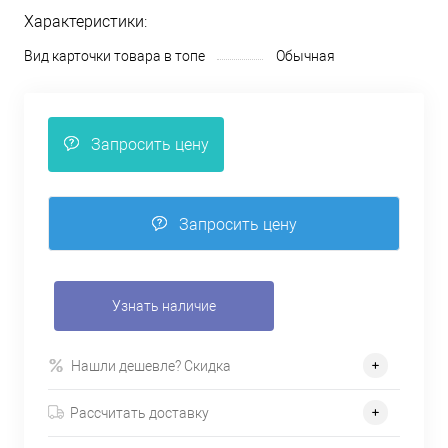
Характеристики:
Вид карточки товара в топе
Обычная
Запросить цену
Запросить цену
Узнать наличие
Нашли дешевле? Скидка
Рассчитать доставку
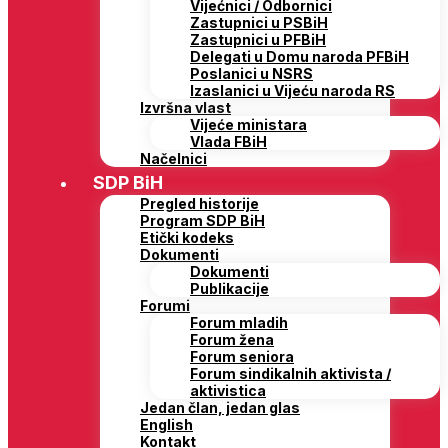
Vijećnici / Odbornici
Zastupnici u PSBiH
Zastupnici u PFBiH
Delegati u Domu naroda PFBiH
Poslanici u NSRS
Izaslanici u Vijeću naroda RS
Izvršna vlast
Vijeće ministara
Vlada FBiH
Načelnici
SDP BiH
Pregled historije
Program SDP BiH
Etički kodeks
Dokumenti
Dokumenti
Publikacije
Forumi
Forum mladih
Forum žena
Forum seniora
Forum sindikalnih aktivista /
aktivistica
Jedan član, jedan glas
English
Kontakt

### What is being asked
Repeat exactly, and only, the lines from the one containing "Vijeće ministara" through the end of the material.

### Output of the exercise
Vijeće ministara
Vlada FBiH
Načelnici
SDP BiH
Pregled historije
Program SDP BiH
Etički kodeks
Dokumenti
Dokumenti
Publikacije
Forumi
Forum mladih
Forum žena
Forum seniora
Forum sindikalnih aktivista /
aktivistica
Jedan član, jedan glas
English
Kontakt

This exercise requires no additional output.